By Morgan Harlan | Digital Managing Editor
The male gender has been dominating the field of best director since the Academy Awards were founded. In 92 years, only five women have been nominated in this elite field. This year’s Oscar “Best Director” line-up is no exception, with zero women in the running. Frankly, we all need to take a stand from the blatant misogyny that female directors face and give them the support they clearly deserve.
The 2019 adaptation of “Little Women” was a cinematic masterpiece and box office success. Worldwide, the movie has grossed $131,331,595.
In addition, “Little Women” has racked up six Oscar nominations for best picture, best actress, best supporting actress, best original music score, best adapted screenplay and best costume design.
For best picture, there is one female-directed movie listed: “Little Women.” Greta Gerwig, a seasoned female director, was previously nominated for best director in 2017 for her movie “Lady Bird.” Apparently, the Academy didn’t want to reward Gerwig (one of five women ever nominated) with another.
How can a movie obtain nominations for best picture and best adapted screenplay but fail to be recognized for the mastermind behind the genius of the movie?
Many films with female directors were among the top-grossing films in 2019, including titles such as “Captain Marvel,” “Frozen II,” “Hustlers,” “Abominable,” “Little,” “Little Women,” and “Queen & Slim,” according to the New York Times. A study by the Annenberg Inclusion Initiative at the University of Southern California found that of 113 directors attached to the year’s top 100 films, 12 were women, compared with just five in 2018.
While the ratio of male to female directors is heavily favored to men, women are making their mark on the film industry and are producing some of the most popular and awarded films as well. To ignore their contributions is catering to a history of bias that enables men to think they have the upper-hand.
If we do not invest in female directors, they will never have the power to rival their male counterparts. The disparity stems from the Academy’s inherent bias toward domineering male figures in the film industry.
Men like Harvey Weinstein, the disgraced Hollywood film producer, would not have reached the heights they did if those around them did not turn a blind eye. The Hollywood film culture is in need of renovation because clearly the #MeToo movement has not changed as much as the media hoped.

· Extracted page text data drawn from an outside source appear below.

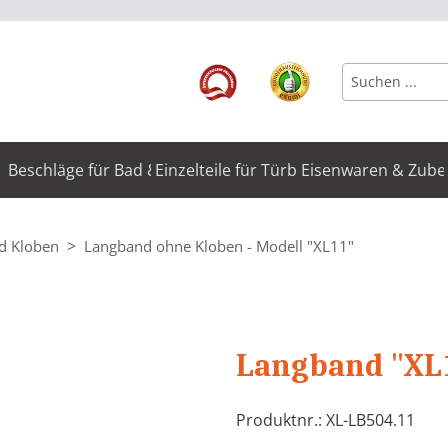
Beschläge für Bad & WC
Einzelteile für Türbeschläge
Eisenwaren & Zube
d Kloben
Langband ohne Kloben - Modell "XL11"
Langband "XL
Produktnr.: XL-LB504.11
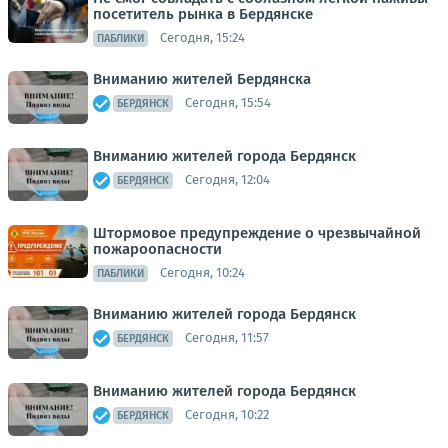
посетитель рынка в Бердянске
Сегодня, 15:24
ПАБЛИКИ
Вниманию жителей Бердянска
Сегодня, 15:54
БЕРДЯНСК
Вниманию жителей города Бердянск
Сегодня, 12:04
БЕРДЯНСК
Штормовое предупреждение о чрезвычайной
пожароопасности
Сегодня, 10:24
ПАБЛИКИ
Вниманию жителей города Бердянск
Сегодня, 11:57
БЕРДЯНСК
Вниманию жителей города Бердянск
Сегодня, 10:22
БЕРДЯНСК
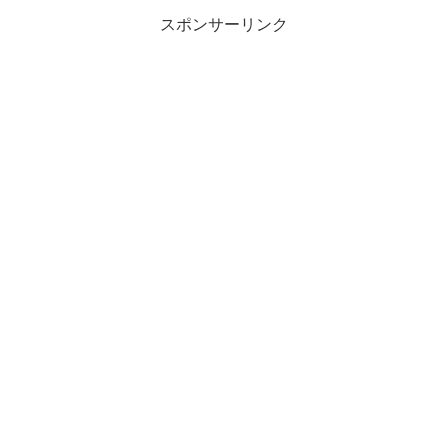
は無いホ...
スポンサーリンク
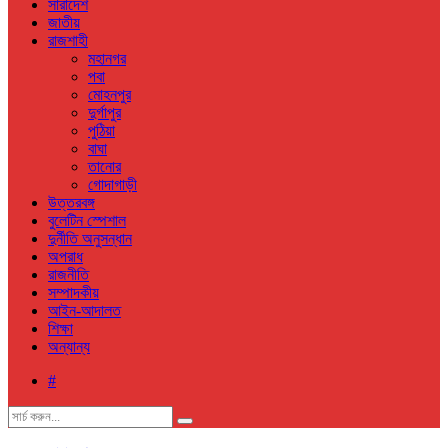
সারাদেশ
জাতীয়
রাজশাহী
মহানগর
পবা
মোহনপুর
দুর্গাপুর
পুঠিয়া
বাঘা
তানোর
গোদাগাড়ী
উত্তরবঙ্গ
বুলেটিন স্পেশাল
দুর্নীতি অনুসন্ধান
অপরাধ
রাজনীতি
সম্পাদকীয়
আইন-আদালত
শিক্ষা
অন্যান্য
#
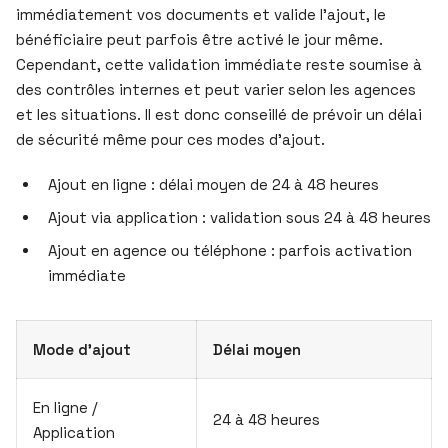
immédiatement vos documents et valide l’ajout, le
bénéficiaire peut parfois être activé le jour même.
Cependant, cette validation immédiate reste soumise à
des contrôles internes et peut varier selon les agences
et les situations. Il est donc conseillé de prévoir un délai
de sécurité même pour ces modes d’ajout.
Ajout en ligne : délai moyen de 24 à 48 heures
Ajout via application : validation sous 24 à 48 heures
Ajout en agence ou téléphone : parfois activation
immédiate
Mode d’ajout
Délai moyen
En ligne /
24 à 48 heures
Application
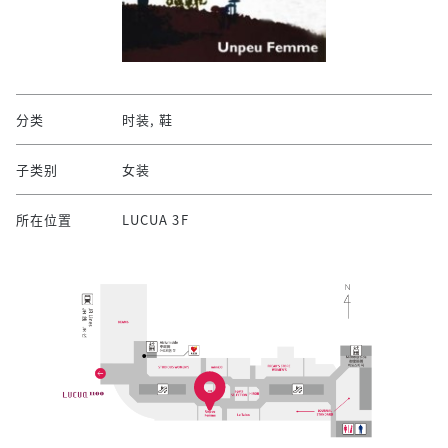
分类
时装, 鞋
子类别
女装
所在位置
LUCUA 3F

Jo March, “Little Women” protagonist, an aspiring writer in an era where women were not encouraged to pick up a pen, had professional aspirations for herself in a male-dominated field. Like Jo March, Gerwig is an incredible woman navigating her own professional desires in a man’s world of directing and she deserves the chance to solidify herself as one of the best directors in Hollywood.
The Academy needs to break up the longstanding “boys’ club” of Best Director. The only way to make the Oscars, the most elite award show, truly the most elite, is to honor the women who deserve it.